A vice-procuradora afirmou que sob pressão da Anistia Internacional, a Corte Interamericana de Direitos Humanos determinou que a consulta prévia e informada é imprescindível aos povos e que, portanto, deve ser um consenso.
“O problema é que todos estes atos administrativos já estão surtindo efeito na prática, todos estão utilizando estes atos contra nós. A minha preocupação é que desde que saiu essas condicionantes, as propostas legislativas estão sendo baseadas nelas para entrar em nossas terras”, afirma Rosane Kaingang.

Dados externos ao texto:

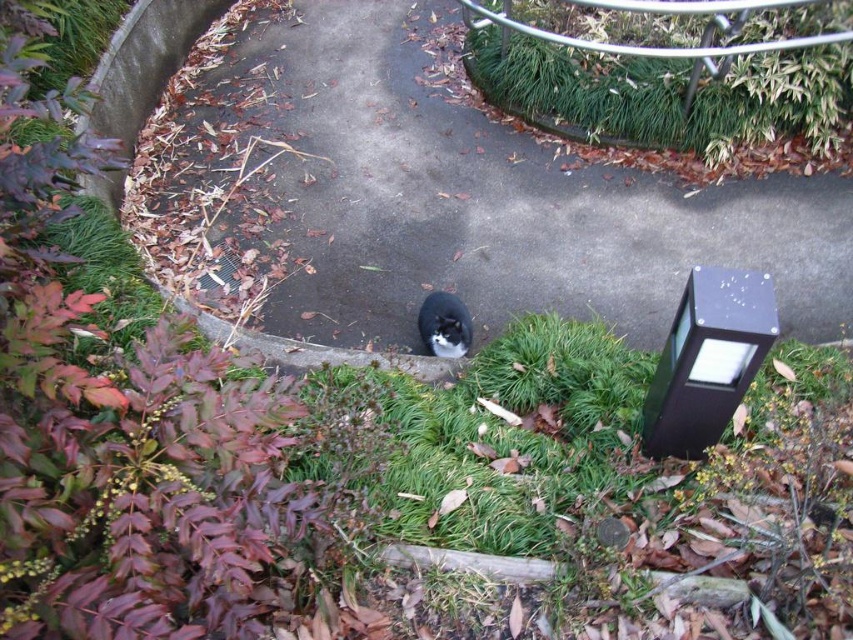 Between leaves at lower left and green grass at upper center, which one has more height?

leaves at lower left

Which is in front, point (68, 419) or point (676, 90)?

Point (68, 419) is more forward.

Who is more distant from viewer, (144,360) or (790,77)?

Point (790,77)

Locate an element on the screen. leaves at lower left is located at coordinates (119, 444).

Does point (262, 483) come in front of point (433, 352)?

Yes, point (262, 483) is closer to viewer.

Can you confirm if leaves at lower left is shorter than black fur cat at center?

No, leaves at lower left is not shorter than black fur cat at center.

The width and height of the screenshot is (853, 640). What do you see at coordinates (119, 444) in the screenshot?
I see `leaves at lower left` at bounding box center [119, 444].

Find the location of a particular element. Image resolution: width=853 pixels, height=640 pixels. leaves at lower left is located at coordinates (119, 444).

Can you confirm if green grass at upper center is shorter than black fur cat at center?

No, green grass at upper center is not shorter than black fur cat at center.

Can you confirm if green grass at upper center is smaller than black fur cat at center?

No.

Between point (708, 108) and point (451, 301), which one is positioned in front?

Presentes no encontro, os servidores da Funai em greve denunciaram a possibilidade da demarcação das terras indígenas passarem pelo Ministério de Minas e Energia e pedem que a presidente do órgão indigenista estatal, Marta Azevedo, dê retratações sobre tal possibilidade.
Os servidores também mencionaram que um relatório de pauta de reivindicações trabalhistas foi entregue à presidência da Funai. No documento denunciam o caos administrativo dentro do órgão e exigem um posicionamento institucional sobre essa questão, assim como orientação da presidência a respeito dos processos de regularização fundiária.
As lideranças indígenas denunciaram ainda que nos bastidores a Portaria 303 já estava sendo articulada. Além disso, já teria sido pautada entre a AGU e Ministério da Justiça, pois caso contrário não haveria um artigo fazendo referência a uma possível regulamentação via ministro da Justiça.
“A portaria foi publicada no Supremo em um contexto da petição 3388, que trata da demarcação da Terra Indígena Raposa Serra do Sol. A luta agora é para que o Executivo recue e revogue a Portaria”, pontua Cléber Buzatto, secretário-executivo do Conselho Indigenista Missionário (Cimi).
Efeitos da Portaria 303
A portaria pretende estender condicionantes decididas pelo Supremo Tribunal Federal (STF) na Ação Judicial contra a Terra Indígena Raposa Serra do Sol para as demais terras indígenas. Porém, a decisão dos ministros ainda não transitou em julgado e essas condicionantes podem sofrer modificações ou serem anuladas.
Justificando “flagrante inconstitucionalidade”, juristas, como Dalmo Dallari, e setores do próprio governo federal se levantaram contra a portaria. Durante o contexto de publicação da medida, a presidente da Funai, Marta Azevedo, revelou estar sendo pressionada. Para o movimento indígena e indigenista, justamente pelos interesses e interessados que articularam a iniciativa da AGU.
Isso porque a Portaria 303 determina, entre outras medidas, que as terras indígenas podem ser ocupadas por unidades, postos e demais intervenções militares, malhas viárias, empreendimentos hidrelétricos e minerais de cunho estratégico, sem consulta aos povos. Por um mero instrumento, a AGU desconstrói o direito constitucional indígena de usufruto exclusivo da terra de ocupação tradicional.
Desconsidera, assim, a Convenção 169 da Organização Internacional do Trabalho (OIT), da qual o Brasil é signatário desde 2004. Para os indígenas, o governo federal é cínico ao não revogar a portaria, publicada no momento em que os povos indígenas são chamados para “dialogar” sobre a promoção e a proteção dos direitos indígenas no âmbito da Comissão Nacional de Política Indigenista (CNPI) e para regulamentar a Convenção 169.
Por fim, a Portaria 303 determina a revisão das demarcações em curso ou já demarcadas que não estiverem de acordo com o que o STF decidiu para o caso da Terra Indígena Raposa Serra do Sol – ou melhor, ainda não decidiu.